SSO – Aprovada a proibição de gestantes e lactantes trabalharem em atividades consideradas insalubres

12 meses atrás

No dia 29 de abril de 2021, a Comissão dos Direitos da Mulher da Câmara dos Deputados aprovou a proposta que torna expresso na Consolidação das Leis do Trabalho (CLT) a proibição integral do trabalho de gestantes e/ou lactantes em atividades consideradas insalubres.

Tal situação enseja um capítulo importante na legislação trabalhista brasileira, protegendo a partir de então não tão somente a integridade da genitora trabalhadora, más também a da criança que está sendo gerada, ou que está sendo amamentada pela mãe. 

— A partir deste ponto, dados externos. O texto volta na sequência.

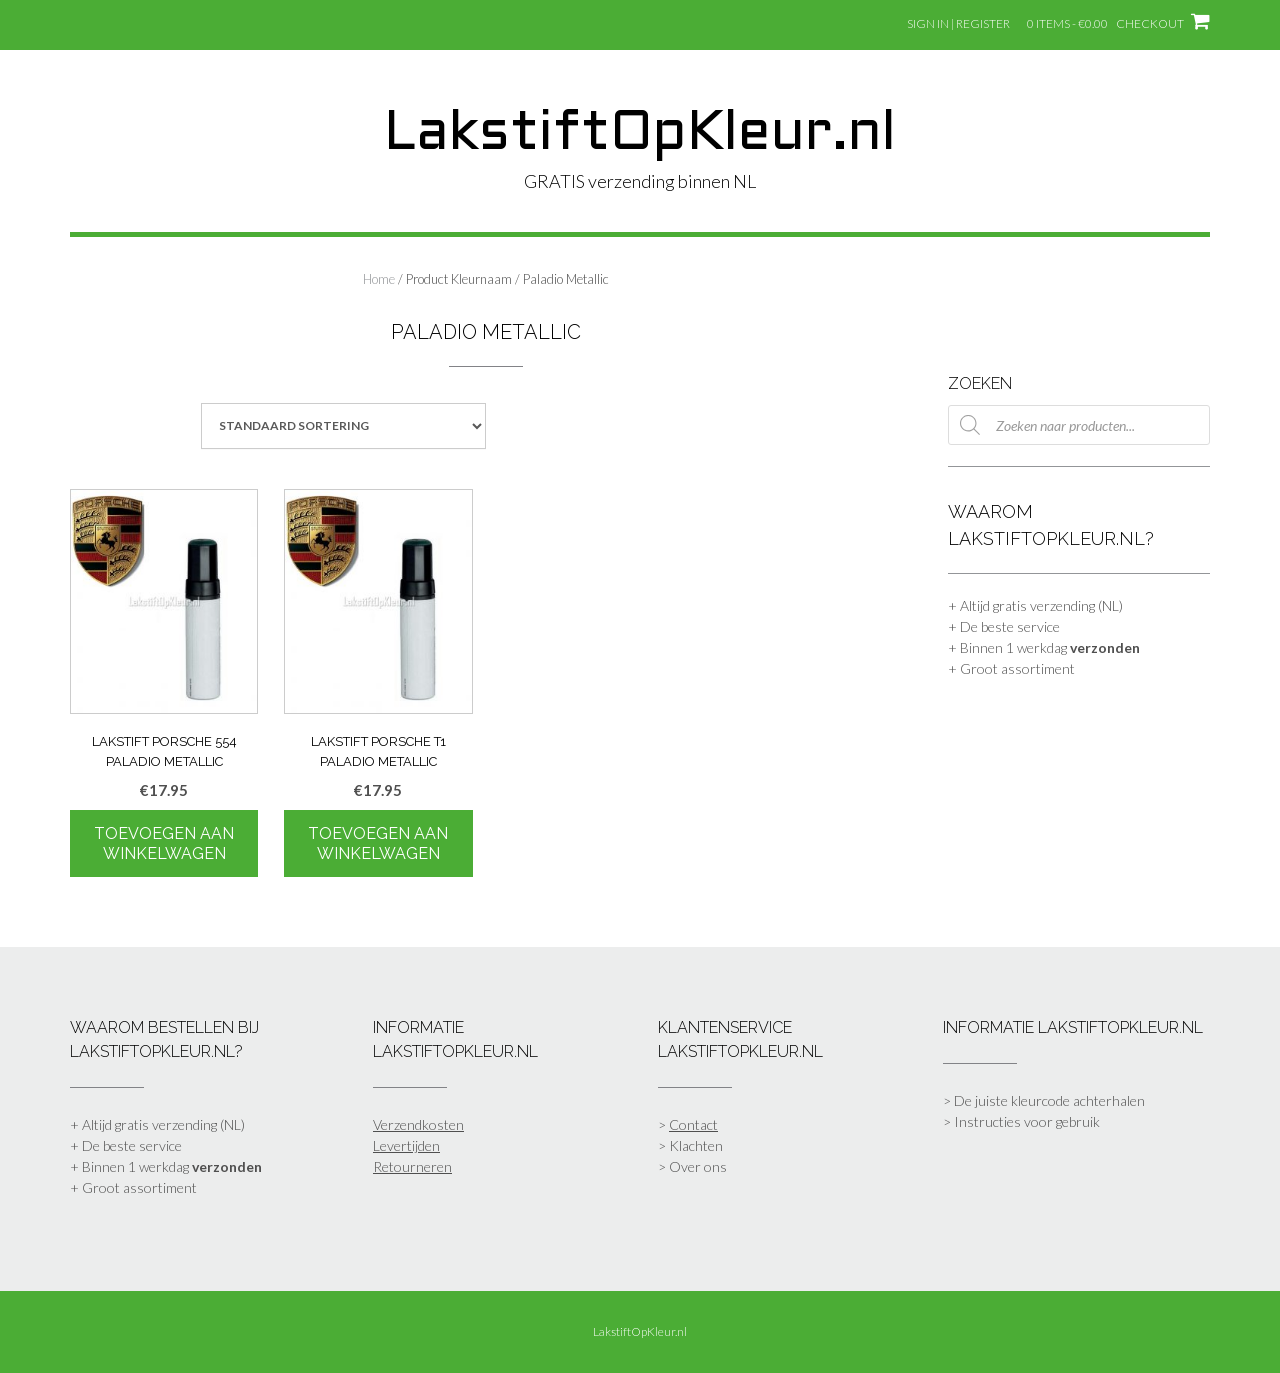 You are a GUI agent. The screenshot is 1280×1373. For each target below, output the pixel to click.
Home (379, 279)
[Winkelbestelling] (343, 426)
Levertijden (406, 1145)
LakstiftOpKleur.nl (640, 135)
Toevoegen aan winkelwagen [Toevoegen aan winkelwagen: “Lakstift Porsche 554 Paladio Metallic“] (164, 843)
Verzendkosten (418, 1124)
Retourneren (412, 1166)
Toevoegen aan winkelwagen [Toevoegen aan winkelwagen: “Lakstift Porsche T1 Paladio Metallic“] (378, 843)
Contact (693, 1124)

A redação traz também uma mudança importante na ampliação do período em que a mulher tem direito de realizar intervalos especiais para amamentar o filho, passando dos atuais seis meses para doze meses conforme proposta. Ainda segundo o projeto, a funcionária que estiver amamentando poderá optar pelo trabalho remoto, quando possível, por até seis meses após o término da licença-maternidade.

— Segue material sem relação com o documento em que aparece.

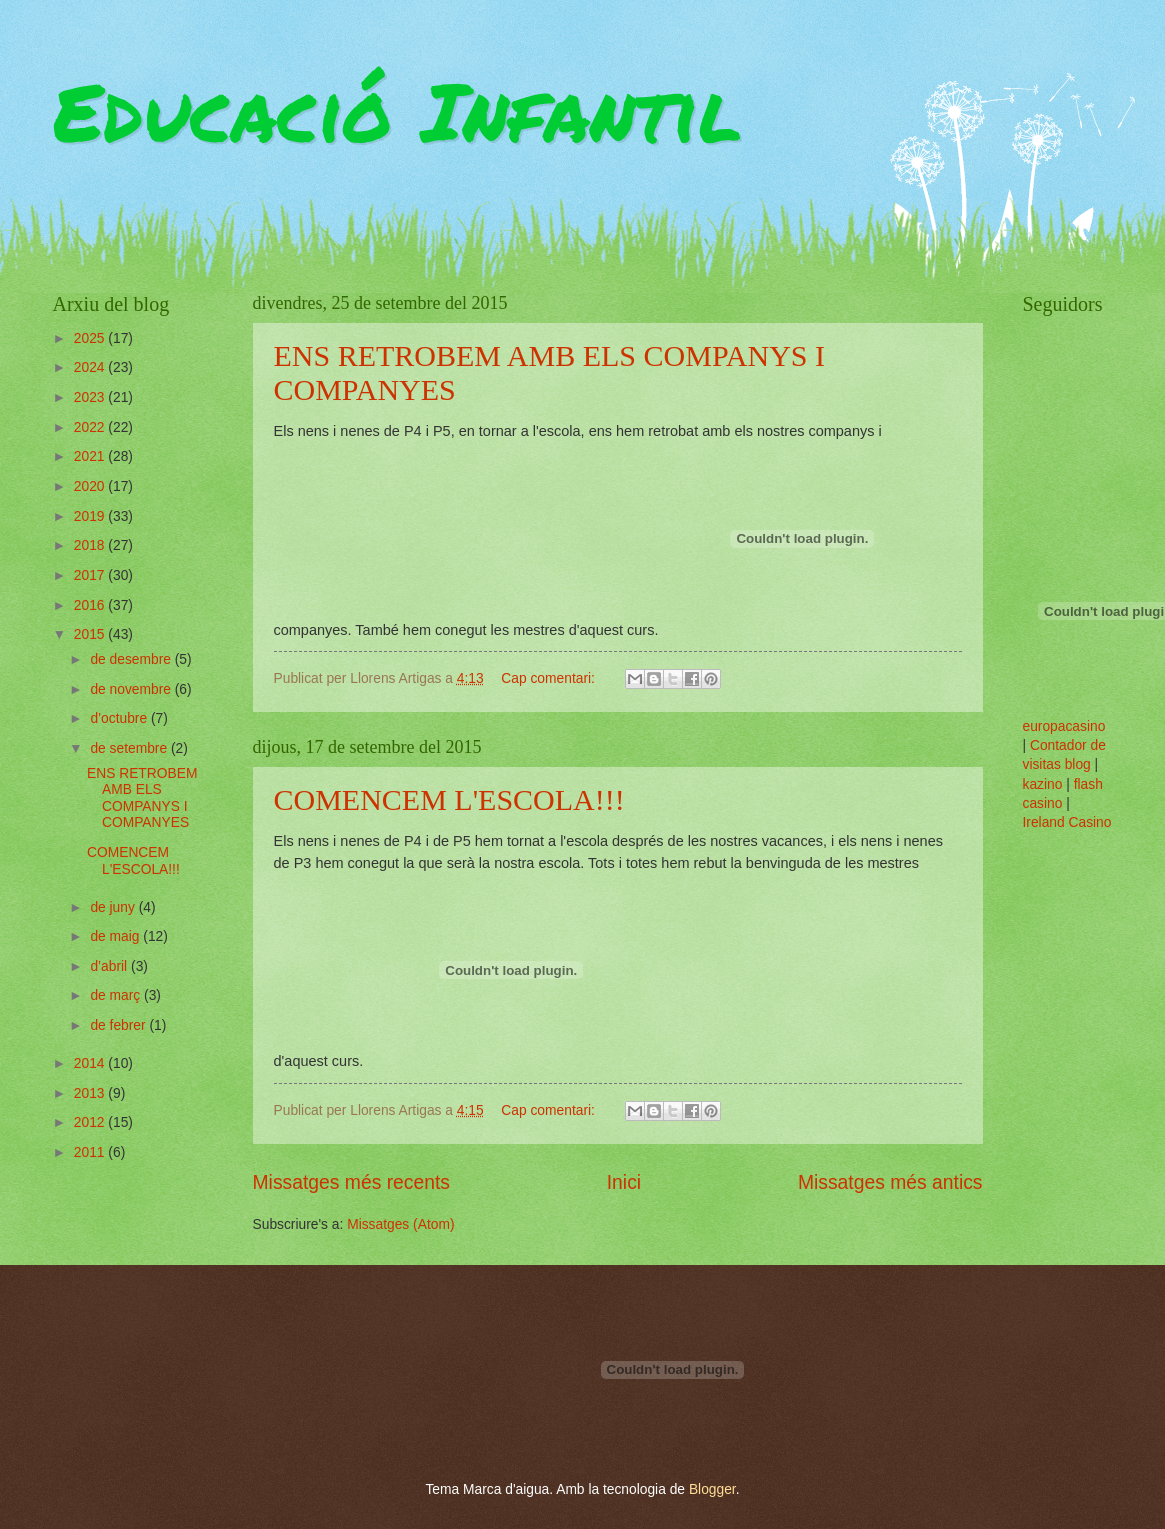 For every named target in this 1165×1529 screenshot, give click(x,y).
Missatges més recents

A lactante teria direito ainda à troca de turno para cuidar do filho, desde que não haja prejuízo para o empregador.

O texto aprovado pela Câmara é um substitutivo ao atual, tramitam atualmente 15 projetos de lei que em conjunto e tratam do assunto, o primeiro da lista é o Projeto Lei nº 11239/2018, do Senado. As outras proposições são os PL’s 8304/17, 8500/17, 8511/17, 10098/18, 10137/18, 10573/18, 10822/18, 11208/18, 1037/19, 279/19, 3775/19, 4518/20, 479/20 e 5459/20.

O substitutivo busca reparar a alteração trazida pela reforma trabalhista de 2017 com impacto ao trabalho da mulher grávida ou lactante. A Lei 13.287/16 havia determinado que a empregada gestante ou lactante deveria ser afastada, durante a gestação e a lactação, de quaisquer atividades, operações ou locais insalubres.

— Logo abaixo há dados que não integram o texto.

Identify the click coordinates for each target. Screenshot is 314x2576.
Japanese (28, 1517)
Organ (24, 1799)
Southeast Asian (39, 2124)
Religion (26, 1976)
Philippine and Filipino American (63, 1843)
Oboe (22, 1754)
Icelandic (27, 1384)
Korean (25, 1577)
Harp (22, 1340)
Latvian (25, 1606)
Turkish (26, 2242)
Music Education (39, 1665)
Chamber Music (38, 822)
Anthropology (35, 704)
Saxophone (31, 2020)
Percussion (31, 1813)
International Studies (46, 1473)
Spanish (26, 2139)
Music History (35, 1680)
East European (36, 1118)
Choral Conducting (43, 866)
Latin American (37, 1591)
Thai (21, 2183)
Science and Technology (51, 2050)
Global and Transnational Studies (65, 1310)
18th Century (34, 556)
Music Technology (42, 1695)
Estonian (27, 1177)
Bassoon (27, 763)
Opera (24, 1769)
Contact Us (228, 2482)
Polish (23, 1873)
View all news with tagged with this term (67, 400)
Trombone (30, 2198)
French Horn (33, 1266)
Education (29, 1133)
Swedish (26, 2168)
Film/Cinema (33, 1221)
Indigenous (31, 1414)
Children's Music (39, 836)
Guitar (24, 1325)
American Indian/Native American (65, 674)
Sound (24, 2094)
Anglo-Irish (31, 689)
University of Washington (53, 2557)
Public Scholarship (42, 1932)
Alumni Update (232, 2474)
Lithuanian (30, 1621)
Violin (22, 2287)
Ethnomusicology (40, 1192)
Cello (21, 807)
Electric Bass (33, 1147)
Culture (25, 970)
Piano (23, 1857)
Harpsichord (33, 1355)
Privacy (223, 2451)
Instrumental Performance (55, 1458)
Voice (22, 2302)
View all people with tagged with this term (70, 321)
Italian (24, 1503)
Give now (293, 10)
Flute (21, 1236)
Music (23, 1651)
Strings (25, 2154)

Entretanto, em 2017, a Lei 13.467 (reforma trabalhista) alterou este dispositivo, passando a permitir o trabalho de gestantes em atividades insalubres em grau médio ou mínimo e o trabalho de lactantes em atividades insalubres em qualquer grau, sendo devido o afastamento dessas atividades apenas quando a empregada apresentasse atestado de saúde que o recomendasse.

Em razão deste fato, em 2019, o Supremo Tribunal Federal (STF) declarou a inconstitucionalidade da expressão “quando apresentar atestado de saúde, emitido por médico de confiança da mulher, que recomende o afastamento”, como previsto pela reforma trabalhista.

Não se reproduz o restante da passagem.